Note that gtensor can still be used by applications not using cmake - see Usage (GNU make) for an example.
To use the internal data vector implementation instead of thrust, set
-DGTENSOR_USE_THRUST=OFF
. This has the advantage that device array
allocations will not be zero initialized, which can improve performance
significantly for some workloads, particularly when temporary arrays are
used.
To enable experimental C/C++ library features,GTENSOR_BUILD_CLIB
,
GTENSOR_BUILD_BLAS
, or GTENSOR_BUILD_FFT
to ON
. Note that BLAS
includes some LAPACK routines for LU factorization.
gtensor for nVidia GPUs with CUDA requires CUDA Toolkit 10.0+.
gtensor for AMD GPUs with HIP requires ROCm 4.5.0+, and rocthrust and rocprim. See the ROCm installation guide for details. In Ubuntu, after setting up the ROCm repository, the required packages can be installed like this:
sudo apt install rocm-dkms rocm-dev rocthrust
The official packages install to /opt/rocm
. If using a different install
location, set the ROCM_PATH
cmake variable. To use coarse grained
managed memory, ROCm 5.0+ is required.
To use gt-fft and gt-blas, rocsolver, rocblas, and rocfft packages need to be installed as well.
The current SYCL implementation requires Intel OneAPI/DPC++ 2022.0 or later, with some known issues in
gt-blas and gt-fft (npvt getrf/rs, 2d fft). Using the latest available release is recommended.
When using the instructions at
install via package managers,
installing the intel-oneapi-dpcpp-compiler
package will pull in all required packages
(the rest of basekit is not required).
The reason for the dependence on Intel OneAPI is that the implementation uses the USM extension, which is not part of the current SYCL standard. CodePlay ComputeCpp 2.0.0 has an experimental implementation that is sufficiently different to require extra work to support.
The default device selector is always used. To control device section, set the SYCL_DEVICE_FILTER
environment variable.

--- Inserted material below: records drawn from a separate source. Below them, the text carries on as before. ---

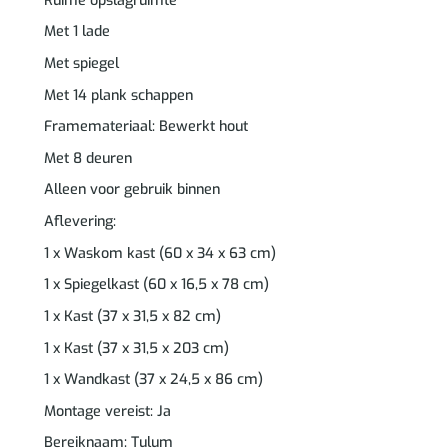
Ruime opslagruimte
Met 1 lade
Met spiegel
Met 14 plank schappen
Framemateriaal: Bewerkt hout
Met 8 deuren
Alleen voor gebruik binnen
Aflevering:
1 x Waskom kast (60 x 34 x 63 cm)
1 x Spiegelkast (60 x 16,5 x 78 cm)
1 x Kast (37 x 31,5 x 82 cm)
1 x Kast (37 x 31,5 x 203 cm)
1 x Wandkast (37 x 24,5 x 86 cm)
Montage vereist: Ja
Bereiknaam: Tulum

See the
intel llvm documentation
for details.
The port is tested with an Intel iGPU, specifically UHD Graphics 630. It may also work with the experimental CUDA backend for nVidia GPUs, but this is untested and it's recommended to use the gtensor CUDA backend instead.
Better support for other SYCL implementations like hipSYCL and ComputCPP should be possible to add, with the possible exception of gt-blas and gt-fft sub-libraries which require oneMKL.

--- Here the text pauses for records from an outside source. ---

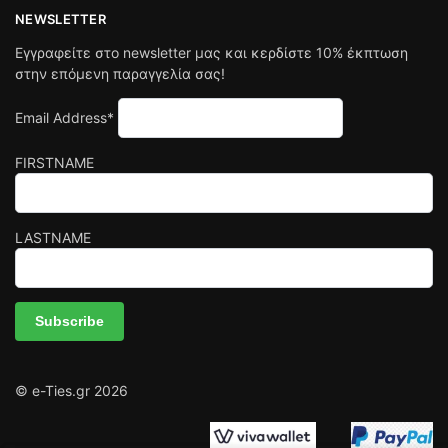
NEWSLETTER
Εγγραφείτε στο newsletter μας και κερδίστε 10% έκπτωση
στην επόμενη παραγγελία σας!
Email Address*
FIRSTNAME
LASTNAME
© e-Ties.gr 2026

gtensor should build with any C++ compiler supporting C++14. It has been tested with g++ 7, 8, and 9 and clang++ 8, 9, and 10.
By default, gtensor will install support for the device specified by
the GTENSOR_DEVICE
variable (default cuda
), and also the host
(cpu only)
device. This can be configured with GTENSOR_BUILD_DEVICES
as a semicolon (;)
separated list. For example, to build support for all four backends
(assuming a machine with multi-vendor GPUs and associated toolkits installed).
cmake -S . -B build -DGTENSOR_DEVICE=cuda \
-DGTENSOR_BUILD_DEVICES=host;cuda;hip;sycl \
-DCMAKE_INSTALL_PREFIX=/opt/gtensor \
-DBUILD_TESTING=OFF
This will cause targets to be created for each device: gtensor::gtensor_cuda
,
gtensor::gtensor_host
, gtensor::gtensor_hip
, and gtensor::gtensor_sycl
.
The main gtensor::gtensor
target will be an alias for the default set by
GTENSOR_DEVICE
(the cuda target in the above example).
Once installed, gtensor can be used by adding this to a project's
CMakeLists.txt
:
# if using GTENSOR_DEVICE=cuda
enable_language(CUDA)
find_library(gtensor)
# for each C++ target using gtensor
target_gtensor_sources(myapp PRIVATE src/myapp.cxx)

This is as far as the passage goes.